Principle:ARISE Initiative Robomimic Rollout Evaluation
| Knowledge Sources | |
|---|---|
| Domains | Robotics, Evaluation, Simulation |
| Last Updated | 2026-02-15 08:00 GMT |
Overview
An environment rollout evaluation pattern that deploys trained policies in simulation environments to measure task performance metrics such as success rate, total return, and episode horizon.
Description
Rollout Evaluation is the primary method for measuring the quality of a trained robot manipulation policy. Unlike supervised learning metrics (e.g., MSE on held-out data), rollout evaluation tests the policy in closed-loop interaction with a simulation environment, which is the ground truth for task success.

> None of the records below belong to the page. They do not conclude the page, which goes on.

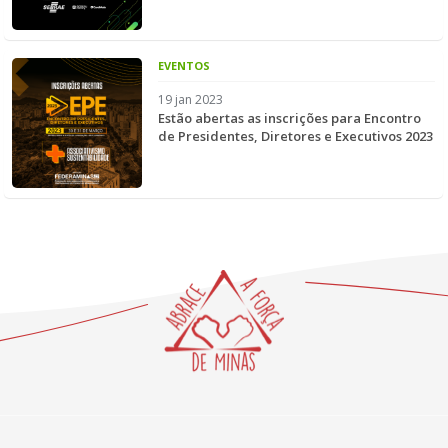
EVENTOS
19 jan 2023
Estão abertas as inscrições para Encontro
de Presidentes, Diretores e Executivos 2023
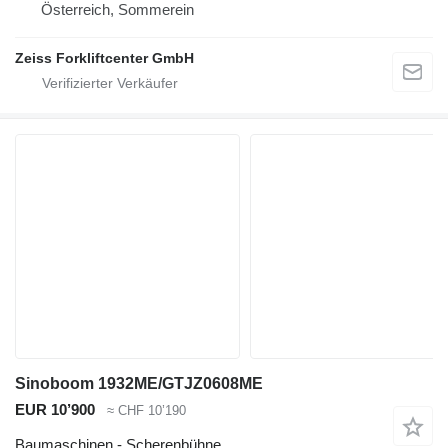
Österreich, Sommerein
Zeiss Forkliftcenter GmbH
Sinoboom 1932ME/GTJZ0608ME
EUR 10’900
≈ CHF 10’190
Baumaschinen - Scherenbühne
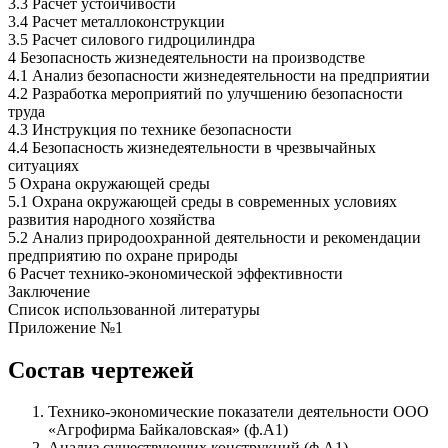
3.3 Расчет устойчивости
3.4 Расчет металлоконструкции
3.5 Расчет силового гидроцилиндра
4 Безопасность жизнедеятельности на производстве
4.1 Анализ безопасности жизнедеятельности на предприятии
4.2 Разработка мероприятий по улучшению безопасности
труда
4.3 Инструкция по технике безопасности
4.4 Безопасность жизнедеятельности в чрезвычайных
ситуациях
5 Охрана окружающей среды
5.1 Охрана окружающей среды в современных условиях
развития народного хозяйства
5.2 Анализ природоохранной деятельности и рекомендации
предприятию по охране природы
6 Расчет технико-экономической эффективности
Заключение
Список использованной литературы
Приложение №1
Состав чертежей
Технико-экономические показатели деятельности ООО
«Агрофирма Байкаловская» (ф.А1)
Анализ существующих конструкций (ф.А1)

During each rollout episode, the policy receives observations from the environment, computes actions, and the environment advances by one step. This continues until the maximum horizon is reached, the episode terminates, or a success condition is met. The evaluation collects per-episode statistics (Return, Horizon, Success_Rate) and averages them across multiple episodes per environment.
This principle supports:
- Multi-environment evaluation: Test across different task variants simultaneously
- Video recording: Record rollout videos for qualitative inspection
- Goal-conditioned evaluation: Support for goal-conditioned policies
- Early termination: Optionally stop episodes upon task success
Usage
Use this principle during training (periodic evaluation checkpoints) or after training (final model evaluation). It requires a trained policy wrapped as a RolloutPolicy and one or more simulation environments. In the training workflow, it is called at regular epoch intervals to track learning progress.
Theoretical Basis
Rollout evaluation implements closed-loop policy evaluation in a Markov Decision Process:
# Abstract rollout evaluation (not real implementation)
def evaluate_policy(policy, env, horizon, num_episodes):
all_stats = []
for episode in range(num_episodes):
obs = env.reset()
policy.start_episode()
total_reward = 0
for t in range(horizon):
action = policy(obs)
obs, reward, done, info = env.step(action)
total_reward += reward
if done or env.is_success():
break
all_stats.append({
"Return": total_reward,
"Horizon": t + 1,
"Success_Rate": float(env.is_success())
})
return average(all_stats)
The key metric is Success_Rate, which measures the fraction of episodes where the robot successfully completes the manipulation task.